**Brief:** Look through the records and copy each line that has "with" in it.

**Records for the task:**
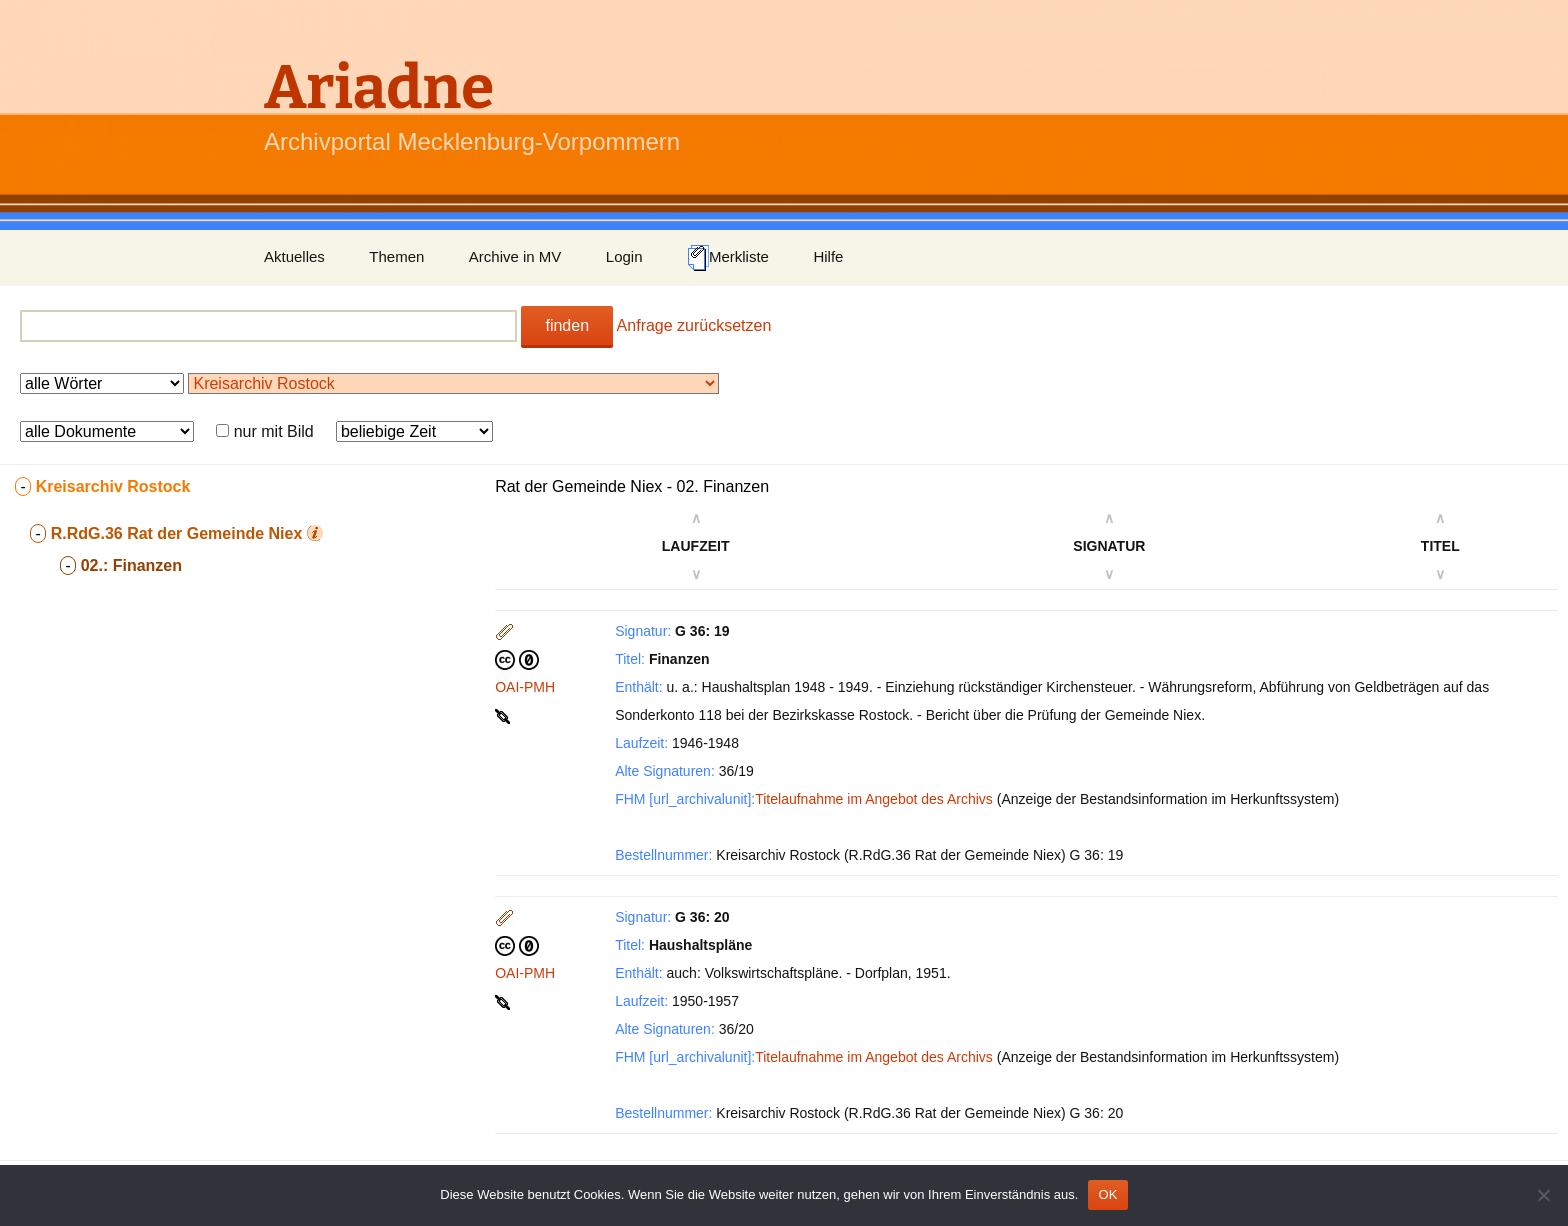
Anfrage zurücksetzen (694, 325)
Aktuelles (294, 256)
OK (1107, 1194)
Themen (396, 256)
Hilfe (828, 256)
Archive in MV (515, 256)
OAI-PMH (525, 687)
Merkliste (728, 258)
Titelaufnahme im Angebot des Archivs (874, 799)
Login (624, 256)
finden (567, 325)
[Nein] (1543, 1195)
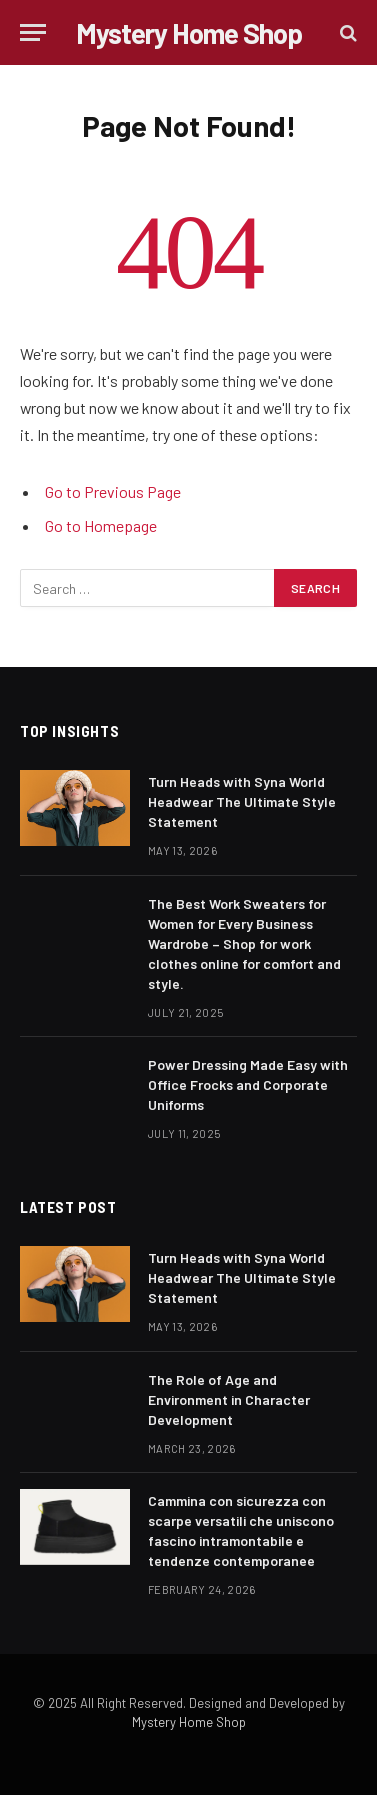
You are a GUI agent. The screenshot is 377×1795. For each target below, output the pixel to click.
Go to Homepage (101, 525)
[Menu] (33, 32)
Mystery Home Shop (189, 1722)
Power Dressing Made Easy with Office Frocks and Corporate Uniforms (248, 1084)
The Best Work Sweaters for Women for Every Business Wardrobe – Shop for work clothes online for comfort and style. (244, 943)
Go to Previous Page (113, 491)
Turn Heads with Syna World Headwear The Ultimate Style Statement (242, 801)
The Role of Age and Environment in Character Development (229, 1399)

**Exercise output:**
Power Dressing Made Easy with Office Frocks and Corporate Uniforms (248, 1084)
Turn Heads with Syna World Headwear The Ultimate Style Statement (242, 801)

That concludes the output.